4,UNKNOWN,Tonight round one. New Jersey Senator Cory Bo...


In [5]:
sid = SentimentIntensityAnalyzer()
sentiment = sid.polarity_scores(df.Statement[0])
sentiment_score = sentiment['compound']
print(df.Statement[0],sentiment)

 Good evening everyone, I am Lester Holt and welcome to the first democratic debate in the 2020 race for president. {'neg': 0.0, 'neu': 0.742, 'pos': 0.258, 'compound': 0.7096}


In [12]:
def process_statement(speaker, statement):
    # Calculate sentiment based on full string
    sentiment = sid.polarity_scores(statement)
    sentiment_score = sentiment['compound']
    
    # process data
    lower = statement.lower()
    words = lower.split()
    reformed = [appos[word] if word in appos else word for word in words]
    reformed = " ".join(reformed)
    
    stop_words = stopwords.words('english')
    
    # tokenize data and perform lemmatization
    tokens = word_tokenize(reformed)
    nostops = [i for i in tokens if i not in stop_words]
    words = [word for word in nostops if word.isalpha()]
    lemm_full = [x.decode('utf-8') for x in lemmatize(str(lower))]
    #lemm = [x.decode('utf-8').split('/') for x in lemmatize(str(lower))]
    #lem_words = [x[0] for x in lemm]
    #lem_tags = [x[1] for x in lemm]
    
    return [speaker, statement, sentiment_score, words, lemm_full]

In [13]:
processedTranscript = pd.DataFrame(columns=['speaker','statement', 'sentiment','words', 'lemmatization'])
for index,row in df.iterrows():
    speaker = row['Speaker']
    statement = row['Statement']
    processedTranscript.loc[len(processedTranscript)] = process_statement(speaker, statement)

In [14]:
processedTranscript.head()

Unnamed: 0,speaker,statement,sentiment,words,lemmatization
0,HOLT,"Good evening everyone, I am Lester Holt and w...",0.7096,"[good, evening, everyone, lester, holt, welcom...","[good/JJ, evening/NN, everyone/NN, be/VB, lest..."
1,GUTHRIE,"Hi, I’m Savannah Guthrie and tonight it’s our...",0.1531,"[hi, savannah, guthrie, tonight, first, chance...","[savannah/NN, guthrie/NN, tonight/NN, first/JJ..."
2,HOLT,Voters are trying to nail down where the cand...,0.0,"[voters, trying, nail, candidates, issues, set...","[voter/NN, be/VB, try/VB, nail/VB, candidate/N..."
3,GUTHRIE,"Well, now it’s time to find out.",0.2732,"[well, time, find]","[well/RB, now/RB, time/NN, find/VB]"
4,UNKNOWN,Tonight round one. New Jersey Senator Cory Bo...,0.0,"[tonight, round, one, new, jersey, senator, co...","[tonight/NN, round/NN, new/JJ, jersey/NN, sena..."


In [15]:
processedTranscript.to_csv('processed_transcript.csv')

In [16]:
# Statements by Speaker
processedTranscript[['speaker', 'statement']].groupby(['speaker']).agg(['count'])

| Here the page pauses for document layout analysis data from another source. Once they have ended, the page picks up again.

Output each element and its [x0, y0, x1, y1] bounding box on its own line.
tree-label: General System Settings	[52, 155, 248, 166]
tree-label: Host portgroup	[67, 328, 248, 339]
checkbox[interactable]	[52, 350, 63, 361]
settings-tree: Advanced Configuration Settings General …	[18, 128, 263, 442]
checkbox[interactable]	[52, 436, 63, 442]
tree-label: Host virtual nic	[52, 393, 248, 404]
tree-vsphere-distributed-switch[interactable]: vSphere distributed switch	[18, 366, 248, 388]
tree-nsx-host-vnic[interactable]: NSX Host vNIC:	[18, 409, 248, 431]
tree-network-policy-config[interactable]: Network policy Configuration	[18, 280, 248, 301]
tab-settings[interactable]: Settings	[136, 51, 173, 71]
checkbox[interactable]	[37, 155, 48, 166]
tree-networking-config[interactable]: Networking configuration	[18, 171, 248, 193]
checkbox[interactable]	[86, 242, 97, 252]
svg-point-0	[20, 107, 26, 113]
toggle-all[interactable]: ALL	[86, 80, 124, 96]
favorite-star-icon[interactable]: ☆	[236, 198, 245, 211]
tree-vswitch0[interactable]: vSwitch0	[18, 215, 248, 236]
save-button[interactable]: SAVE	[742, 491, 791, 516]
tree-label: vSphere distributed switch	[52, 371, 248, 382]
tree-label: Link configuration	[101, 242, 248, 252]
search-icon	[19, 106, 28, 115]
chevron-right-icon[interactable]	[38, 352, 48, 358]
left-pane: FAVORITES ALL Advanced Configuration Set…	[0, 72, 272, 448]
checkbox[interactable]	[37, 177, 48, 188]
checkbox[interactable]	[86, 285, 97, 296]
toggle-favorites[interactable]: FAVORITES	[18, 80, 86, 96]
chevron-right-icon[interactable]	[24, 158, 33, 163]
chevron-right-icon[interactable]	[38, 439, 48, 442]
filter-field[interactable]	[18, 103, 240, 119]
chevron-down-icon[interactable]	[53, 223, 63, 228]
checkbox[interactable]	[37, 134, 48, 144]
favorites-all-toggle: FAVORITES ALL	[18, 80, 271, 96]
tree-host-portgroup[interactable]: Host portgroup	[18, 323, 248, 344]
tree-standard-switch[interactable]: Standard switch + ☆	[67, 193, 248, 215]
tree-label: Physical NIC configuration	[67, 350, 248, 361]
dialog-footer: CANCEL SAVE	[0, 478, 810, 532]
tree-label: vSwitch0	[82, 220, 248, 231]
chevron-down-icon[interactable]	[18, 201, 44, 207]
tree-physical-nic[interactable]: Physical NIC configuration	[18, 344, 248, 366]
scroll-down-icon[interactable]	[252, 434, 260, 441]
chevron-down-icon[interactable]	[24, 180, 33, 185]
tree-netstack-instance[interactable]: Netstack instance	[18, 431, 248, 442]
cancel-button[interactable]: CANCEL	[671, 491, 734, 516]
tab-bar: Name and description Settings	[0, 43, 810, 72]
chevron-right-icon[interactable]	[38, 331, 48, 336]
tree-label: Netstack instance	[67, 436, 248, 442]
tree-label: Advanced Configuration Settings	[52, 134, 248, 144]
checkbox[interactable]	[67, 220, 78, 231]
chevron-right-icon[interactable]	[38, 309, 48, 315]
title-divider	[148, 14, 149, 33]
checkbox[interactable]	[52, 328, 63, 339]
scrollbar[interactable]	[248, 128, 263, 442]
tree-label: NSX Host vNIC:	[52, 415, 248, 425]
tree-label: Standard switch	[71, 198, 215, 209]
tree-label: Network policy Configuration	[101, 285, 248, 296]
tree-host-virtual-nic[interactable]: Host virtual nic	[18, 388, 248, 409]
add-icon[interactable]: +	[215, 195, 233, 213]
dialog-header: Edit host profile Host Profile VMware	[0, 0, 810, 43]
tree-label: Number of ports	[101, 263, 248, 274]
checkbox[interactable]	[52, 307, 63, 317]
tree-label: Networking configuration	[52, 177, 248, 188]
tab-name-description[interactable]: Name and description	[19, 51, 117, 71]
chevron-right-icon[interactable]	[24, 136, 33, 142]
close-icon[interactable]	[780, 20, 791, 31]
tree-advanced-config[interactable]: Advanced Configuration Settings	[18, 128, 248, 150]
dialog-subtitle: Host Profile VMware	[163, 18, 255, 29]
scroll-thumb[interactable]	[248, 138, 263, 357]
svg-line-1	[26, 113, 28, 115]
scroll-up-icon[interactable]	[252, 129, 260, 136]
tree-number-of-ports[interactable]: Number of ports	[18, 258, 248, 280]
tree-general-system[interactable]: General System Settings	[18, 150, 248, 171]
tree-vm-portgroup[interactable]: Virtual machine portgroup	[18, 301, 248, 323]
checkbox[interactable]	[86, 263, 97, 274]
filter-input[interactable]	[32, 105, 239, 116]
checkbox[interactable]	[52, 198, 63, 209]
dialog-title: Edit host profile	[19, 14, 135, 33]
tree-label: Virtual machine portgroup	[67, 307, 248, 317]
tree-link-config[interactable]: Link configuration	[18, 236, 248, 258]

Unnamed: 0_level_0,statement
Unnamed: 0_level_1,count
speaker,Unnamed: 1_level_2
BOOKER,25
CASTRO,32
DE BLASIO,20
DELANEY,32
DIAZ-BALART,26
GABBARD,17
GUTHRIE,37
HOLT,54
INSLEE,8
KLOBUCHAR,26


In [17]:
# Average sentiment by speaker
processedTranscript[['speaker', 'sentiment']].groupby(['speaker']).agg(['mean'])

Unnamed: 0_level_0,sentiment
Unnamed: 0_level_1,mean
speaker,Unnamed: 1_level_2
BOOKER,0.130664
CASTRO,0.165347
DE BLASIO,-0.097225
DELANEY,0.1648
DIAZ-BALART,0.1199
GABBARD,-0.118912
GUTHRIE,0.138573
HOLT,0.22185
INSLEE,0.3775
KLOBUCHAR,0.2567


In [30]:
# Statement with highest sentiment by speaker
processedTranscript[['speaker', 'sentiment']].groupby(['speaker'], as_index=False).agg(['max'])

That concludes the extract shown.